Segment Start: Data to examine

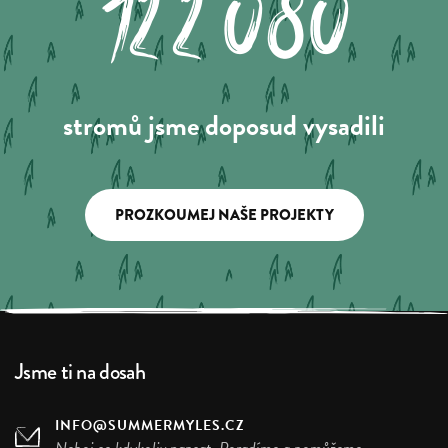
122.080
stromů jsme doposud vysadili
PROZKOUMEJ NAŠE PROJEKTY
Jsme ti na dosah
INFO@SUMMERMYLES.CZ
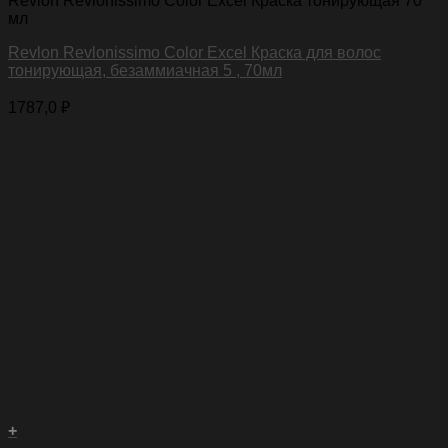
Revlon Revlonissimo Color Excel Краска тонирующая 70
мл
Revlon Revlonissimo Color Excel Краска для волос
тонирующая, безаммиачная 5 , 70мл
1787,0
₽
+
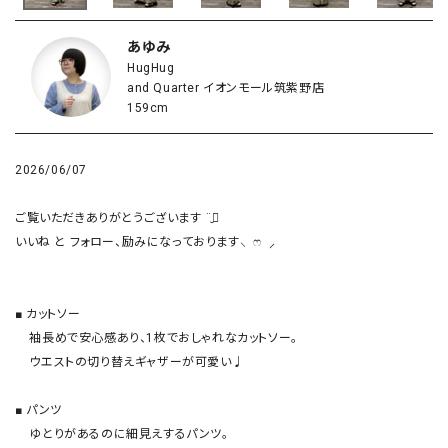
あゆみ
HugHug
and Quarter イオンモール筑紫野店
159cm
2026/06/07
ご覧いただきありがとうございます ¨̮⃝

いいね と フォロー、励みになっております⸜  ෆ‪  ‪⸝‍

■ カットソー

    袖長めで安心感あり、1枚でおしゃれなカットソー。

    ウエストの切り替えギャザーが可愛い♩

■ パンツ

    ゆとりがあるのに細見えするパンツ。
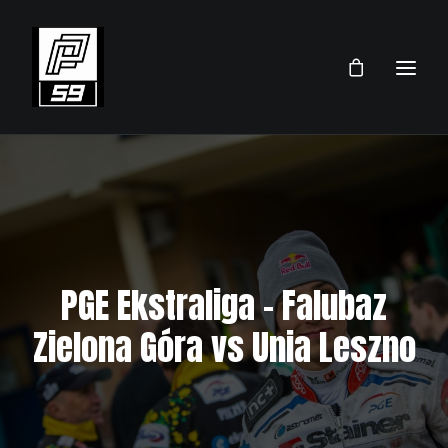
PRZEMEK PAWLICKI
SKLEP
TEAM
PGE Ekstraliga – Falubaz
AKTUALNOŚCI
Zielona Góra vs Unia Leszno
TERMINARZ 2026
KONTAKT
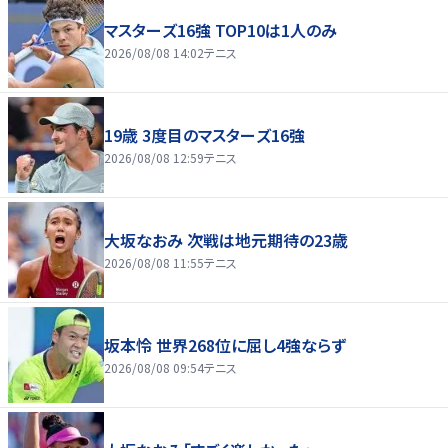
マスターズ16強 TOP10は1人のみ
2026/08/08 14:02
テニス
19歳 3度目のマスターズ16強
2026/08/08 12:59
テニス
大坂なおみ 次戦は地元期待の23歳
2026/08/08 11:55
テニス
坂本怜 世界268位に屈し4強ならず
2026/08/08 09:54
テニス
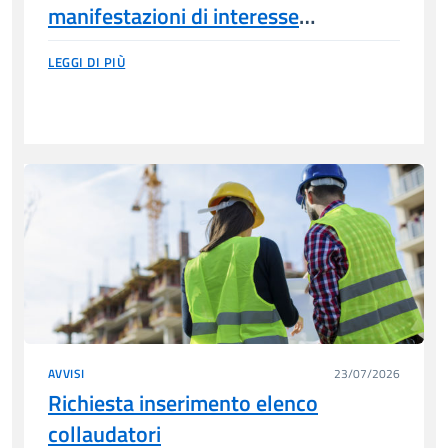
manifestazioni di interesse
all’eventuale comando presso
LEGGI DI PIÙ
l’azienda ospedaliero-universitaria
senese di n. 1 unità nel profilo di
dirigente Ingegnere o Architetto
AVVISI
23/07/2026
Richiesta inserimento elenco
collaudatori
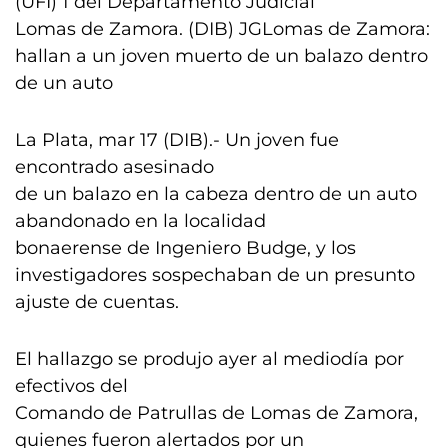
(UFI) 1 del Departamento Judicial
Lomas de Zamora. (DIB) JGLomas de Zamora:
hallan a un joven muerto de un balazo dentro
de un auto
La Plata, mar 17 (DIB).- Un joven fue
encontrado asesinado
de un balazo en la cabeza dentro de un auto
abandonado en la localidad
bonaerense de Ingeniero Budge, y los
investigadores sospechaban de un presunto
ajuste de cuentas.
El hallazgo se produjo ayer al mediodía por
efectivos del
Comando de Patrullas de Lomas de Zamora,
quienes fueron alertados por un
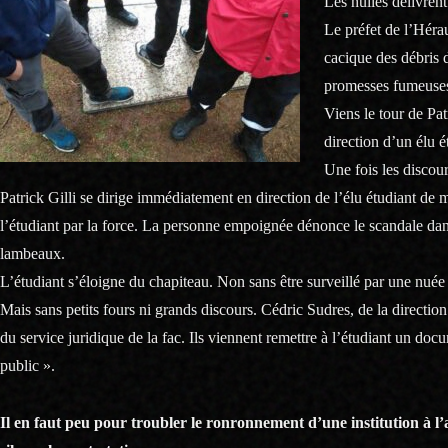
Les huiles délivrent
Le préfet de l’Héra
cacique des débris 
promesses fumeuses.
Viens le tour de Pa
direction d’un élu
Une fois les discour
Patrick Gilli se dirige immédiatement en direction de l’élu étudiant d
l’étudiant par la force. La personne empoignée dénonce le scandale dans 
lambeaux.
L’étudiant s’éloigne du chapiteau. Non sans être surveillé par une nuée
Mais sans petits fours ni grands discours. Cédric Sudres, de la direct
du service juridique de la fac. Ils viennent remettre à l’étudiant un docu
public ».
Il en faut peu pour troubler le ronronnement d’une institution à l’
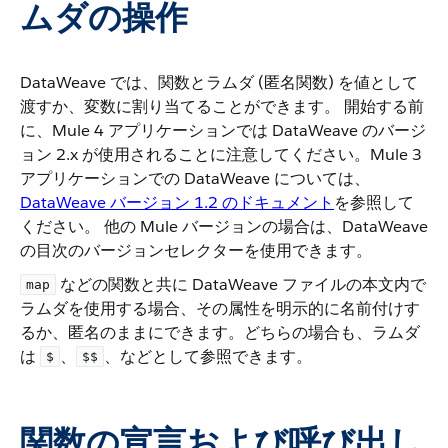
ムダの操作
DataWeave では、関数とラムダ (匿名関数) を値として
渡すか、変数に割り当てることができます。 開始する前
に、Mule 4 アプリケーションでは DataWeave のバージ
ョン 2.x が使用されることに注意してください。Mule 3
アプリケーションでの DataWeave については、​
DataWeave バージョン 1.2 のドキュメント
​を参照して
ください。 他の Mule バージョンの場合は、DataWeave
の目次のバージョンセレクターを使用できます。
​ などの関数と共に DataWeave ファイルの本文内で
map
ラムダを使用する場合、その属性を明示的に名前付けす
るか、匿名のままにできます。どちらの場合も、ラムダ
は ​
​、​
​、などとして参照できます。
$
$$
関数の宣言および呼び出し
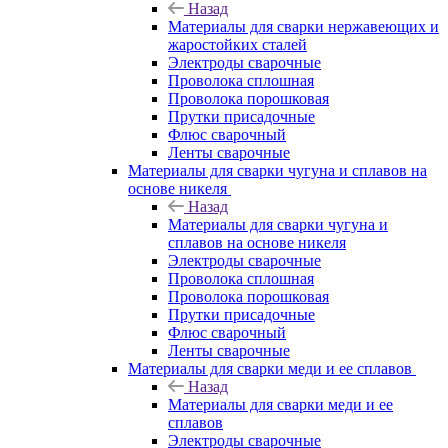
Назад
Материалы для сварки нержавеющих и
жаростойких сталей
Электроды сварочные
Проволока сплошная
Проволока порошковая
Прутки присадочные
Флюс сварочный
Ленты сварочные
Материалы для сварки чугуна и сплавов на
основе никеля
Назад
Материалы для сварки чугуна и
сплавов на основе никеля
Электроды сварочные
Проволока сплошная
Проволока порошковая
Прутки присадочные
Флюс сварочный
Ленты сварочные
Материалы для сварки меди и ее сплавов
Назад
Материалы для сварки меди и ее
сплавов
Электроды сварочные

Segment End: Data to examine

Required work | Identify the lines above with the word "joven". Copy them.

Reply |
hallan a un joven muerto de un balazo dentro
La Plata, mar 17 (DIB).- Un joven fue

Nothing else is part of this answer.